◆ What this task involves: Leaving every picture out, repeat all of the entries below exactly.

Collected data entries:
----

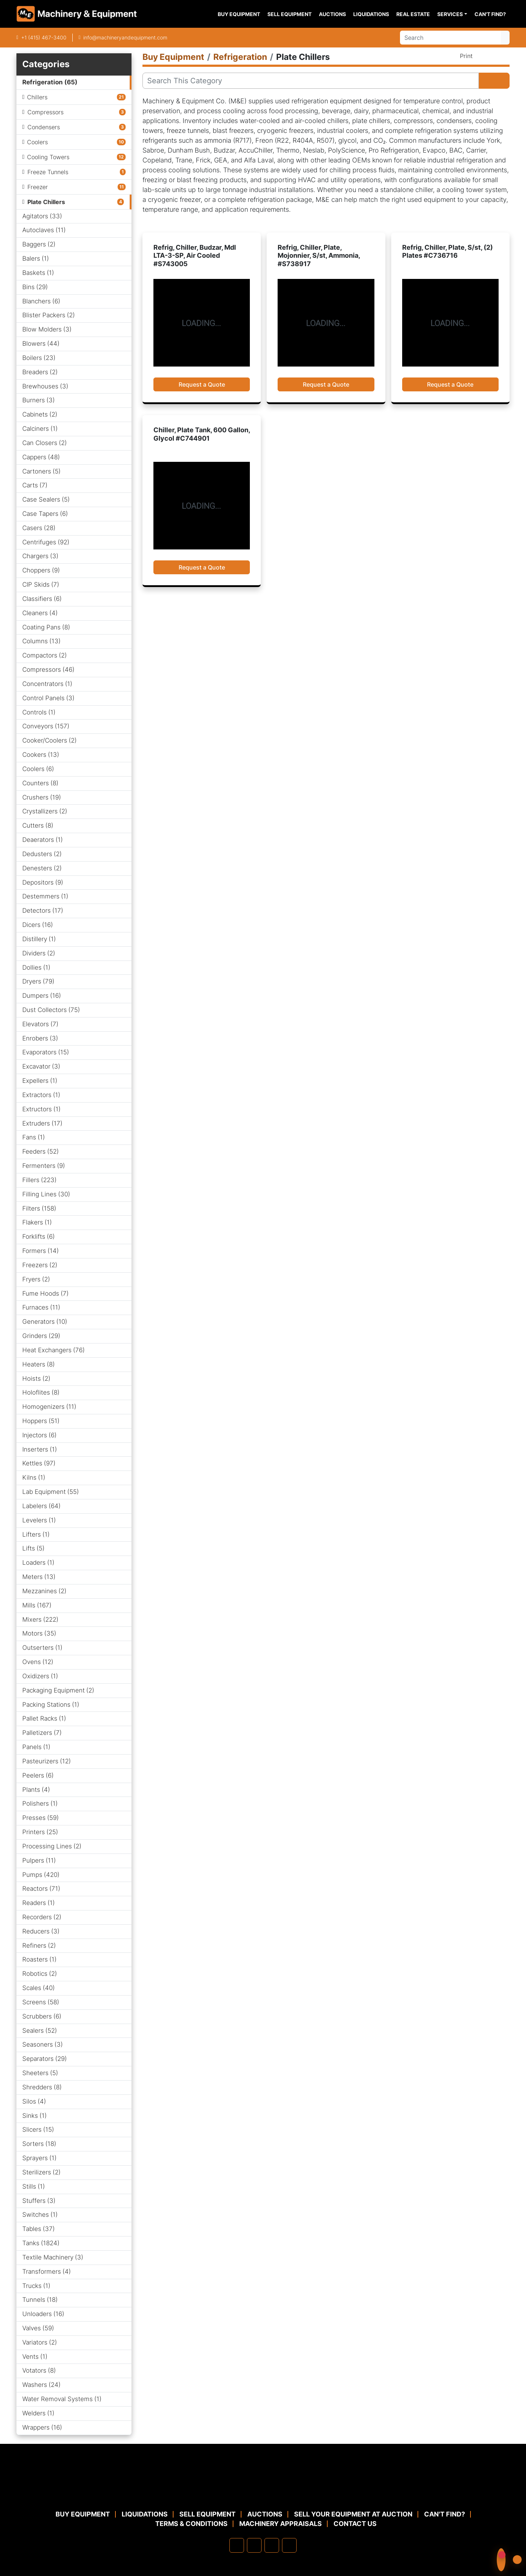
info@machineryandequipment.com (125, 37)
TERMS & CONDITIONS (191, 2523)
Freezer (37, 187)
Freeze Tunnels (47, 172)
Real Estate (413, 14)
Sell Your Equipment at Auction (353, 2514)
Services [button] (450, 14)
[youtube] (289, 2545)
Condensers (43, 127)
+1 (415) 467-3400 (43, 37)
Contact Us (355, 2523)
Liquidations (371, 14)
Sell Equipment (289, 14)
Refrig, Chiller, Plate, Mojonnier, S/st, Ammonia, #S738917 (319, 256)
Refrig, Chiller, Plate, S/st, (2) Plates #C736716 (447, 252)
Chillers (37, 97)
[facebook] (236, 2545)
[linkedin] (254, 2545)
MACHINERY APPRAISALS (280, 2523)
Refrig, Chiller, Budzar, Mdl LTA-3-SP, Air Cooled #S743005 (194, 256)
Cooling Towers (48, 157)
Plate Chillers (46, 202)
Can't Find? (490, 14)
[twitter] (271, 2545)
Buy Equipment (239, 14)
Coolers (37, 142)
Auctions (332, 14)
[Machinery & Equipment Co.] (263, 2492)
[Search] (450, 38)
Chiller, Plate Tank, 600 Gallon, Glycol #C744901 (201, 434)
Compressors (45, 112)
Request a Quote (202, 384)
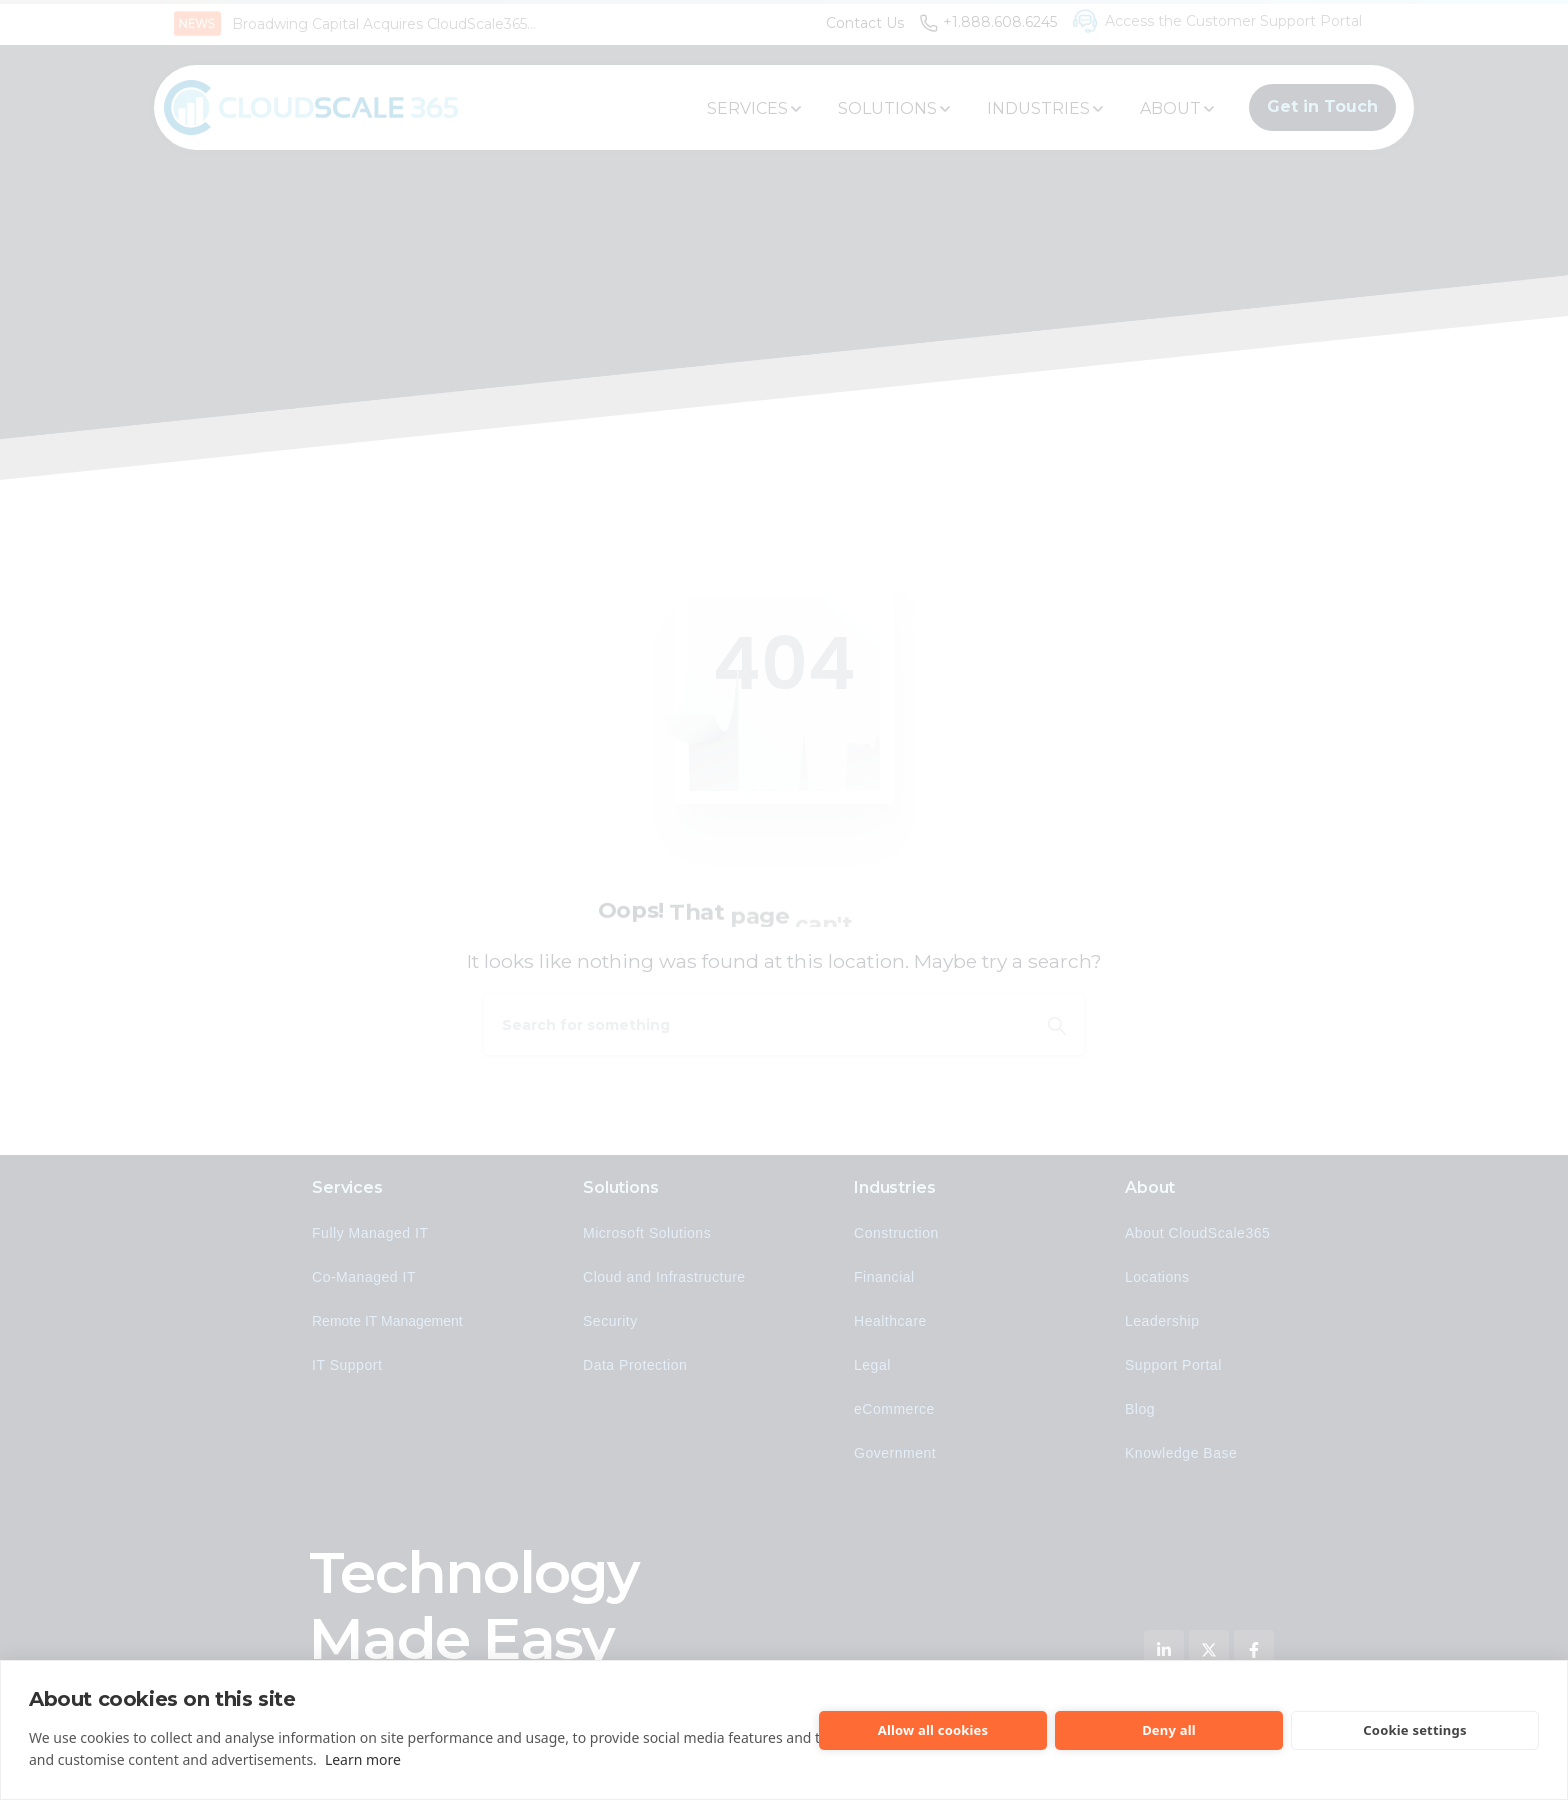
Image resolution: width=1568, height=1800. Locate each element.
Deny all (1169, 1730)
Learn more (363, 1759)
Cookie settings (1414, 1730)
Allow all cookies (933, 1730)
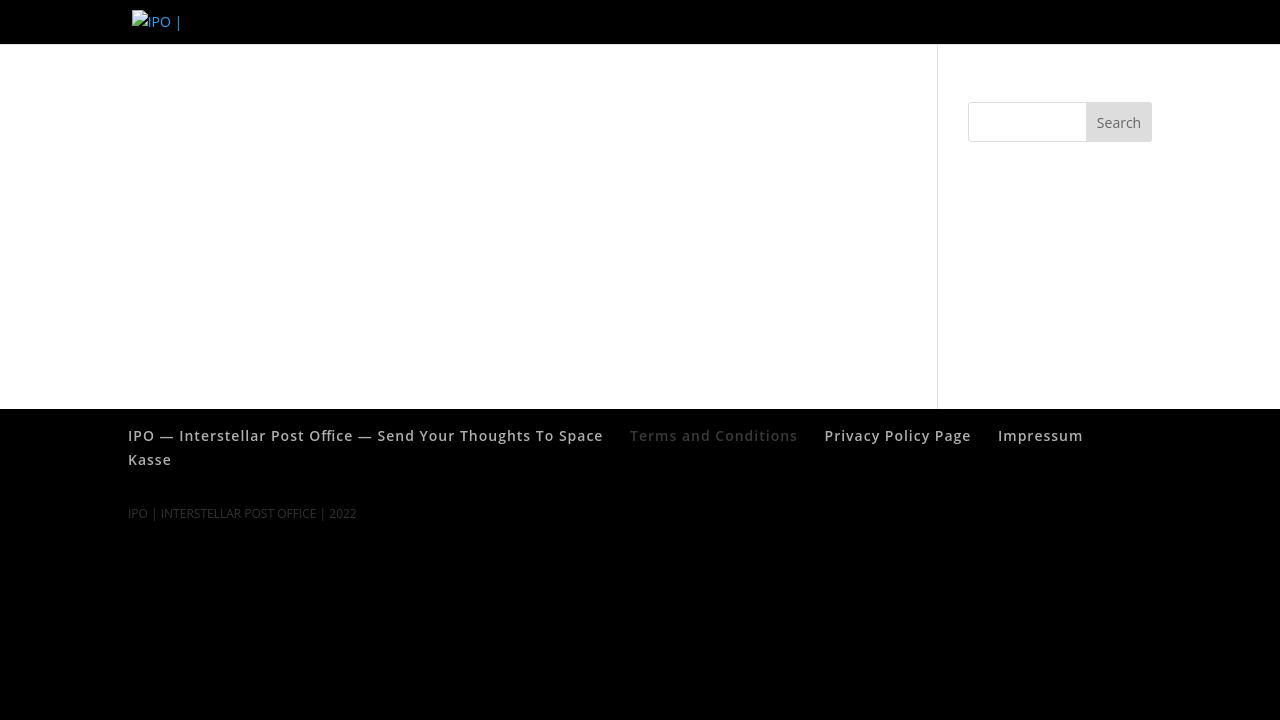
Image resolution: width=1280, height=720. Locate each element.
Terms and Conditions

----

◆ Solution to this task:
info@machineryandequipment.com (125, 37)
TERMS & CONDITIONS (191, 2523)
Freezer (37, 187)
Freeze Tunnels (47, 172)
Real Estate (413, 14)
Sell Your Equipment at Auction (353, 2514)
Services [button] (450, 14)
[youtube] (289, 2545)
Condensers (43, 127)
+1 (415) 467-3400 (43, 37)
Contact Us (355, 2523)
Liquidations (371, 14)
Sell Equipment (289, 14)
Refrig, Chiller, Plate, Mojonnier, S/st, Ammonia, #S738917 (319, 256)
Refrig, Chiller, Plate, S/st, (2) Plates #C736716 (447, 252)
Chillers (37, 97)
[facebook] (236, 2545)
[linkedin] (254, 2545)
MACHINERY APPRAISALS (280, 2523)
Refrig, Chiller, Budzar, Mdl LTA-3-SP, Air Cooled #S743005 (194, 256)
Cooling Towers (48, 157)
Plate Chillers (46, 202)
Can't Find? (490, 14)
[twitter] (271, 2545)
Buy Equipment (239, 14)
Coolers (37, 142)
Auctions (332, 14)
[Machinery & Equipment Co.] (263, 2492)
[Search] (450, 38)
Chiller, Plate Tank, 600 Gallon, Glycol #C744901 (201, 434)
Compressors (45, 112)
Request a Quote (202, 384)
Image resolution: width=1568, height=1800. Locate each element.
Deny all (1169, 1730)
Learn more (363, 1759)
Cookie settings (1414, 1730)
Allow all cookies (933, 1730)
Image resolution: width=1280, height=720. Locate each element.
Terms and Conditions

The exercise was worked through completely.